Extracted data START
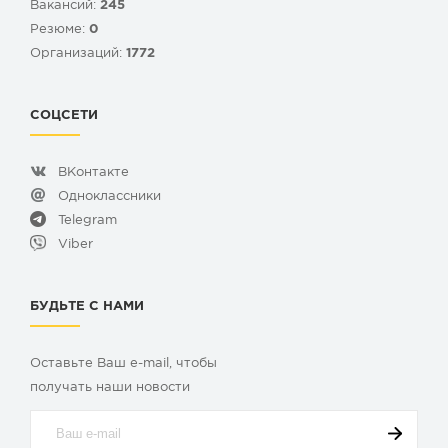
Вакансий:
245
Резюме:
0
Организаций:
1772
СОЦСЕТИ
ВКонтакте
Одноклассники
Telegram
Viber
БУДЬТЕ С НАМИ
Оставьте Ваш e-mail, чтобы
получать наши новости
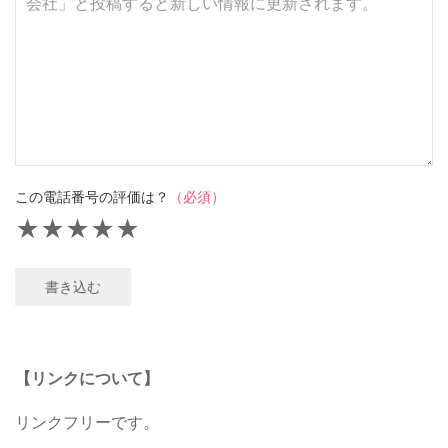
この電話番号の評価は？
（必須）
★
★
★
★
★
書き込む
【リンクについて】
リンクフリーです。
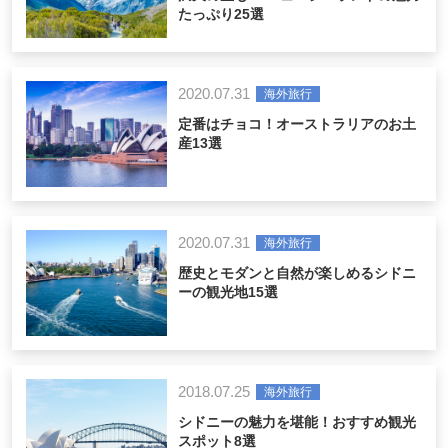
たっぷり25選
2020.07.31
海外旅行
定番はチョコ！オーストラリアのお土
産13選
2020.07.31
海外旅行
歴史とモダンと自然が楽しめるシドニ
ーの観光地15選
2018.07.25
海外旅行
シドニーの魅力を堪能！おすすめ観光
スポット8選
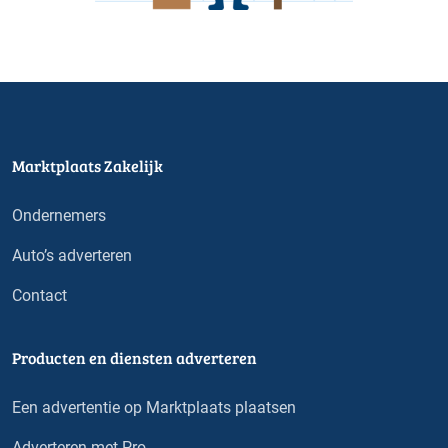
Marktplaats Zakelijk
Ondernemers
Auto’s adverteren
Contact
Producten en diensten adverteren
Een advertentie op Marktplaats plaatsen
Adverteren met Pro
Extracted data END
Work request » Your task is to count the lines of the records that contain "Marktplaats". Answer with only that number.

Answer space » 2